学資保険には、契約者に万一のことがあった場合、以降の保険料負担が免除される「保険料払込免除特約(特則)」が付いています。
保険料が免除された後でも契約は続き、お祝い金や満期保険金を受け取ることができます。
一般的な保険料払込免除の条件は死亡・高度障害ですが、商品によっては三大疾病の治療も条件に入っている場合があります。
そういった商品は、年齢が高くなると保険料払込免除特約の保険料も高くなり、結果として返戻率が低くなります。
子供が生まれる140日前から契約できるタイプの学資保険もあるので、そういった商品を検討しても良いでしょう。
2. 保険料の払込期間を短くする
学資保険の保険料には、大きく分けると3つの支払い方法があります。
学資保険の支払い方法
全期払い:保険金が支払われるまでの期間、保険料を払い込む方法。
短期払い:10年や15年など短期間で保険料を支払う方法。
一時払い(一括払い):保険料の全額を一括でまとめて払い込む方法
保険料の払込期間を短くすることで、毎月の保険料負担は大きくなりますが、学資保険の返戻率を高めることができます。

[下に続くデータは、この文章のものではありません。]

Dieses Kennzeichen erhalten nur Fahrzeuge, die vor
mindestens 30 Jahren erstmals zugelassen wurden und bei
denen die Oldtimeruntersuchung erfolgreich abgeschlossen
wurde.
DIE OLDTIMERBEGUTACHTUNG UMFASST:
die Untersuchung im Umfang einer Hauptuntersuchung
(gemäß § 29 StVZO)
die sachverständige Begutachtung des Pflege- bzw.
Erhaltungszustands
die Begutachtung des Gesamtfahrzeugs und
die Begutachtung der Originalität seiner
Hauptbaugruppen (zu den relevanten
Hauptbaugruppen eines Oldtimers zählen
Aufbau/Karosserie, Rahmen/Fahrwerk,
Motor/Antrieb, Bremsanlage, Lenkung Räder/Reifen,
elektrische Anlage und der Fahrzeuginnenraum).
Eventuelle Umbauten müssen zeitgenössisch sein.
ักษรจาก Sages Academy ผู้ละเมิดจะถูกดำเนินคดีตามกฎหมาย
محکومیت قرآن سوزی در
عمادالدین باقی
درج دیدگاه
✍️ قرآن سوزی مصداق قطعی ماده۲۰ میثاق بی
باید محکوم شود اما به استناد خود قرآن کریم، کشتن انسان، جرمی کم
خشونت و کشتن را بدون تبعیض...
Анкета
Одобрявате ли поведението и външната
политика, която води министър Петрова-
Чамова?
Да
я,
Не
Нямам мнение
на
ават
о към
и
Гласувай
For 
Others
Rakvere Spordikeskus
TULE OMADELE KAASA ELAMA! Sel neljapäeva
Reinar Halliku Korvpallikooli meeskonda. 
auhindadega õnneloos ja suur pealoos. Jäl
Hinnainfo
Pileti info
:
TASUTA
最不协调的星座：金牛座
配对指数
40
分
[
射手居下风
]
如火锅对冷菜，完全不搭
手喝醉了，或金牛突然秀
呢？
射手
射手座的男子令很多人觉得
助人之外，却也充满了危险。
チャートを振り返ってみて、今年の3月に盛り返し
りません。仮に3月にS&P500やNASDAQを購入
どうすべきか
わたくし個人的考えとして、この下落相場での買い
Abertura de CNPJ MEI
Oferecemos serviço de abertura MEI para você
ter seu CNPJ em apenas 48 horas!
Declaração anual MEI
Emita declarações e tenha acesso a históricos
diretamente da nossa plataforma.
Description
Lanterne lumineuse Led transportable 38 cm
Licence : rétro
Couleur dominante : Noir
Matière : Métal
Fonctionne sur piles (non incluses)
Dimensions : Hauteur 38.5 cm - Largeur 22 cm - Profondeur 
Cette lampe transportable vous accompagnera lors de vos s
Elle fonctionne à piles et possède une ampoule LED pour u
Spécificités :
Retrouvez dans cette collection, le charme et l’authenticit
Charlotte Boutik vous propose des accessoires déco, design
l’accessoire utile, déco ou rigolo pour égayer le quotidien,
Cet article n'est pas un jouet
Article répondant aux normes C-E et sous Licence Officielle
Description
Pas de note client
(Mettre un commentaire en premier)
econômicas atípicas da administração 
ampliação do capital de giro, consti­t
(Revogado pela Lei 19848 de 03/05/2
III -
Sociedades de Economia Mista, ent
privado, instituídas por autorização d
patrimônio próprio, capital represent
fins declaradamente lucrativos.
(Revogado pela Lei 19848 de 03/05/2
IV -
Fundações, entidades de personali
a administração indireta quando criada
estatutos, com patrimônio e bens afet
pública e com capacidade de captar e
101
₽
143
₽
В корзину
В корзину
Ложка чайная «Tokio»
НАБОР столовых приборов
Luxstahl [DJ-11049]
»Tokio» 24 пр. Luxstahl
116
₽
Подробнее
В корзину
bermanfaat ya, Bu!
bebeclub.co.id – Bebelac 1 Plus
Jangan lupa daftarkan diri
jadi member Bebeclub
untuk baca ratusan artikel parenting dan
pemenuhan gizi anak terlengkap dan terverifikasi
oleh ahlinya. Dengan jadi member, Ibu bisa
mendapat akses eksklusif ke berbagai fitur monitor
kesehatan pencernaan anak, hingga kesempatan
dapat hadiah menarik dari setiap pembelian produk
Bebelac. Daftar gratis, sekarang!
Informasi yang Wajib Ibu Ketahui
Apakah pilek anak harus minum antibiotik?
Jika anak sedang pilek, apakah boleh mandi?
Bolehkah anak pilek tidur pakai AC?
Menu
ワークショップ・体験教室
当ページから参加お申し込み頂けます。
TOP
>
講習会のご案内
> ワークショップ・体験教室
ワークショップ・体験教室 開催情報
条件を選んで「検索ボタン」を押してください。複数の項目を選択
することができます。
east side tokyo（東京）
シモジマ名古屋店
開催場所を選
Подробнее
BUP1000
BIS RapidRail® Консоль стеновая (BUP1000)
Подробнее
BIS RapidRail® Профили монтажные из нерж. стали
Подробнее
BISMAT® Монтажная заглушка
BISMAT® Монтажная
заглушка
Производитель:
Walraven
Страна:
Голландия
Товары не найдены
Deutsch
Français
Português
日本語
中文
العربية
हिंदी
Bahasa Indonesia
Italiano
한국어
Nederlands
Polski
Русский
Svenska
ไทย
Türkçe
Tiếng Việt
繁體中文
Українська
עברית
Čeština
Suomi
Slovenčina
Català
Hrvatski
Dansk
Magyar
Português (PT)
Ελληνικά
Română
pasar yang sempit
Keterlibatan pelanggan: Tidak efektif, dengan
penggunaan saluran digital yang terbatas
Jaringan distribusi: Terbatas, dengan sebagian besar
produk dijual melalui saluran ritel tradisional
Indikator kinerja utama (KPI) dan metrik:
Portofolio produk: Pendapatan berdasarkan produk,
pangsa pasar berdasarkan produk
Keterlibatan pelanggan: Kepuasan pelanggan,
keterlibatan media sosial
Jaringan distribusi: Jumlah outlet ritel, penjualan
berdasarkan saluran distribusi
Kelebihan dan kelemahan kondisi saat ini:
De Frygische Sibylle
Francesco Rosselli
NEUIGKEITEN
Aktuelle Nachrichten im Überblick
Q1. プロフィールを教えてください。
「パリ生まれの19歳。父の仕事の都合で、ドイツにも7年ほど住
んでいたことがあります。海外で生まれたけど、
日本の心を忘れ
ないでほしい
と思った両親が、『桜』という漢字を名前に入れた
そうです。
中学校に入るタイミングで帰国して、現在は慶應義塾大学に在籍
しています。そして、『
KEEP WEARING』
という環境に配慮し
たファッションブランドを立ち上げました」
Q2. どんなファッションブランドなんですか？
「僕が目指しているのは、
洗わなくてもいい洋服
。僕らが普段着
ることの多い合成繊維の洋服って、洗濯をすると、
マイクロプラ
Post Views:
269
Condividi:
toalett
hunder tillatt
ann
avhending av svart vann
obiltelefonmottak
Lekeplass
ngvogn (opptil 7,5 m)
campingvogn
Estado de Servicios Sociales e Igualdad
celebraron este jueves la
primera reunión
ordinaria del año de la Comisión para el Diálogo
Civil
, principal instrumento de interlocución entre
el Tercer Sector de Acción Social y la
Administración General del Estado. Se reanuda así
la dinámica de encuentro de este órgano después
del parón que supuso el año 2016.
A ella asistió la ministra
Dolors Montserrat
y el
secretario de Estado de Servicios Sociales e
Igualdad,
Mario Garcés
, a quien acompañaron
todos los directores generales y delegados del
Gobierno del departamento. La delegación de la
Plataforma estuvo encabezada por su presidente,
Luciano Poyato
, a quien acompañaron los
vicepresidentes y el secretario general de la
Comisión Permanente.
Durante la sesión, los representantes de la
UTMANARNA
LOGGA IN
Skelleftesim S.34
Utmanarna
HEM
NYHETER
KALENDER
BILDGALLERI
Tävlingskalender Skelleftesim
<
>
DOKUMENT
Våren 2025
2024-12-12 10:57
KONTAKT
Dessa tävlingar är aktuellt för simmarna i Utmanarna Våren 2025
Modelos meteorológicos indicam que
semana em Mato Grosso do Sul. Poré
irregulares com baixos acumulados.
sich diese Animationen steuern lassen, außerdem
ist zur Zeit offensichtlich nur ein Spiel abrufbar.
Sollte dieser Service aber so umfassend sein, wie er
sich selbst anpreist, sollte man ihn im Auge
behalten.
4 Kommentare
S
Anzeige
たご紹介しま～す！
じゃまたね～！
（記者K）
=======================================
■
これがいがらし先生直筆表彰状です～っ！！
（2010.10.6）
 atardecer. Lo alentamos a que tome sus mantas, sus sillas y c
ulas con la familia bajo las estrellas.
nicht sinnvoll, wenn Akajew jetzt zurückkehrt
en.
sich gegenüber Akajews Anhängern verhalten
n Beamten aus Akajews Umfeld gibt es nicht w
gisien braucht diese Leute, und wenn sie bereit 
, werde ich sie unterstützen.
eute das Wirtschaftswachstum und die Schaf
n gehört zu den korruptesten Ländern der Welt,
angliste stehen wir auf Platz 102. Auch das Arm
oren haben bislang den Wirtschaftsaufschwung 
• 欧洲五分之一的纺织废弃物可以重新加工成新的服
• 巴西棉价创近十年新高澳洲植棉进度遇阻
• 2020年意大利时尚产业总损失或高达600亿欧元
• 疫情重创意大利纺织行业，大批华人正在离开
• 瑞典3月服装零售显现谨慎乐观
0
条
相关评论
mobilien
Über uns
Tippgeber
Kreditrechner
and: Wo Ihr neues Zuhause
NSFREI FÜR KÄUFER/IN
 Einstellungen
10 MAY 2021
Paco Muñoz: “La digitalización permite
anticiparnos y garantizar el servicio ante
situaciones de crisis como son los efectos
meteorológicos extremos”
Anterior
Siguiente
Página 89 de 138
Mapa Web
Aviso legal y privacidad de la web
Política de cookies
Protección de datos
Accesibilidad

逆に、毎月の保険料負担を減らすために全期払いなどで支払うと、学資保険の返戻率が下がる要因になります。
学資保険の保険料は可能な限りまとめて払い込んだほうが、将来的に払い戻される金額が大きくなるので、家計の状況と相談しながら支払い方法を検討してみてください。
3. 満期保険金や祝い金の受け取り時期を遅らせる
学資保険の返戻率は、満期保険金やお祝い金の受け取り時期を遅らせることでも高められます。
一般的な学資保険は、一定期間ごとに支払われるお祝い金タイプより、一括で支払われる満期保険金タイプのほうが返戻率は高めです。
たとえば、学資保険に加入する目的が「子供の大学費用に備えるため」とするなら、子供の年齢が17歳や18歳になるまでお祝い金をなしにしたほうが返戻率は高くなります。
しかし、遅くすることで大学入学時に受け取れないケースも発生してしまうため注意が必要です。
4. 不要な保障を付けない
学資保険は教育資金を積み立てるだけでなく、入院給付金がもらえる医療保障や、万が一の場合に教育年金を受け取れる特約などがあります。
保障を付けると保険料が高くなりますが、受け取れる満期保険金が多くなるわけではないので、その分返戻率が低くなります。
返戻率を重視するなら、自分にとって不要な保障を付けすぎないのがポイントです。
5. 返戻率の高い保険商品に加入する
学資保険の返戻率は、保険商品や保障内容によっても大きく異なります。
特に、返戻率を下げる要因として、学資保険に付帯可能な特約が挙げられます。
たとえば、契約者に万一のことがあった場合に保険料の払込が免除される「保険料払込免除特約」や、子供に万一のことがあった場合の「医療特約」などがあります。
なるべくシンプルな保障内容に絞って、返戻率の高い保険商品に加入することを意識しましょう。